7.1.3. USRP implementation#

  • We may implement the DLLs mentioned in the host computer. Since the TX and RX sampling rates are typically chosen close to the symbol rate in order to maximize the data rate as previously discussed in the TX pulse shape design section, one would need to implement the MF with interpolation to obtain the MF output at fine fractional symbol timing for \(\hat \tau\) and \(\delta\) above. An interpolation factor of at least 4 is often employed.

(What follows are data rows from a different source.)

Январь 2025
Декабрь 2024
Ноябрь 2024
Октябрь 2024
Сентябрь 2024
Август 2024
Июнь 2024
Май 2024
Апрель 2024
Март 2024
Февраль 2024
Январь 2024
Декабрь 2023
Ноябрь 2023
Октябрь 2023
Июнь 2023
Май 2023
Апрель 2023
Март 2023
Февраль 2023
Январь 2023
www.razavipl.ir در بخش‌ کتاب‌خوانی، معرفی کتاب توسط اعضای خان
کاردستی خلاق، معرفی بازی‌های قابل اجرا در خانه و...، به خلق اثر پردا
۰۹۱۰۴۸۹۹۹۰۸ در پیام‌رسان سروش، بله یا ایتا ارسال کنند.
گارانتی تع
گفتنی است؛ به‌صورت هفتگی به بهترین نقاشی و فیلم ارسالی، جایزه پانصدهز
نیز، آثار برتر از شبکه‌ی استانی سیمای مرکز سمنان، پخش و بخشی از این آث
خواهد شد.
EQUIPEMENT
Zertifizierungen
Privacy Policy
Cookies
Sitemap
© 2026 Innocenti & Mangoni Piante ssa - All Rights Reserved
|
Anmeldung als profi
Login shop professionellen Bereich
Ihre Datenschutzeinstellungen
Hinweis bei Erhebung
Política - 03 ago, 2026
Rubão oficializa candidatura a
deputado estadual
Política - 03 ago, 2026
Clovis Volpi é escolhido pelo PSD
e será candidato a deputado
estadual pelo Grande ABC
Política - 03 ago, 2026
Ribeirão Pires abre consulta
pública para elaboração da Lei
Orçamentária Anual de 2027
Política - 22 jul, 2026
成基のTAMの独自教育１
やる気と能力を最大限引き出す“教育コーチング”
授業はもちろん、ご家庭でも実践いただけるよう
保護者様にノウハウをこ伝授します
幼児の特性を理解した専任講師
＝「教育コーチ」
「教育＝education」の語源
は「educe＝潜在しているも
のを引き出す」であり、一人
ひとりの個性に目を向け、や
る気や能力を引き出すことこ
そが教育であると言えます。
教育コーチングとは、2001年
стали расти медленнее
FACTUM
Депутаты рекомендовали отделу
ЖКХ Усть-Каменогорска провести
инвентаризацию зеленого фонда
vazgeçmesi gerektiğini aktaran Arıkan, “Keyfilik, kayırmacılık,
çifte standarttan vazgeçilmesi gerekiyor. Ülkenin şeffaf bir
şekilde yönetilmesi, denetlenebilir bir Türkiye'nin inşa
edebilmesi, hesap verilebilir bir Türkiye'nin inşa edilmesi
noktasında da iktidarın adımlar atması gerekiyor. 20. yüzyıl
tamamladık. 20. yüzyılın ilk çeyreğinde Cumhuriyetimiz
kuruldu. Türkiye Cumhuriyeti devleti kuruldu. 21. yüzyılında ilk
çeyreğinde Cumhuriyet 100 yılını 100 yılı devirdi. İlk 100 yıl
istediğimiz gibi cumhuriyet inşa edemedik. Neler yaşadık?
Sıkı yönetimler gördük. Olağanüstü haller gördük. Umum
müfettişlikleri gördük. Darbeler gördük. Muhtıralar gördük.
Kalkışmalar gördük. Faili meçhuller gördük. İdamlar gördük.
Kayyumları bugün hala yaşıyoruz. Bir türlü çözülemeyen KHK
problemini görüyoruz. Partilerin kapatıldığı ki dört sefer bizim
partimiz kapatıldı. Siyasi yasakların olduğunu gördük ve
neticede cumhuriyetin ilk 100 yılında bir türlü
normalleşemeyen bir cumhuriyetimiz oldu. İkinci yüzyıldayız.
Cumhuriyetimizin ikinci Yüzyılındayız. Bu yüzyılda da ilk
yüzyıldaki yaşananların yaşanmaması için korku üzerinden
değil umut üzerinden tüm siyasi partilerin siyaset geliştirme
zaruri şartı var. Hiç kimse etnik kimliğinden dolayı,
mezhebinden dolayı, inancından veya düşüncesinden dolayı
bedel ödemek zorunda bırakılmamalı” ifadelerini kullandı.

  • The voltage control clock (VCC) amounts to adjusting \(\hat\tau\) among the possible fractional symbol values within the ambiguity range of \(\left[ -\frac{T}{2}, \frac{T}{2} \right)\).

  • In general, the computational load of a DLL in the host is relatively high because the MF with a high interpolation rate is required to filter the whole packet.

  • In order to reduce complexity, one may first implement the MF with a low interpolation factor and then further linearly (or quadratically) interpolate the MF output samples to obtain an approximation to MF with a high interpolation factor.

  • For a decision-directed DLL, since there is a significant processing delay associated with the data symbol decision process, this delay has to be accounted for when feeding back the symbol decisions to drive the DLL.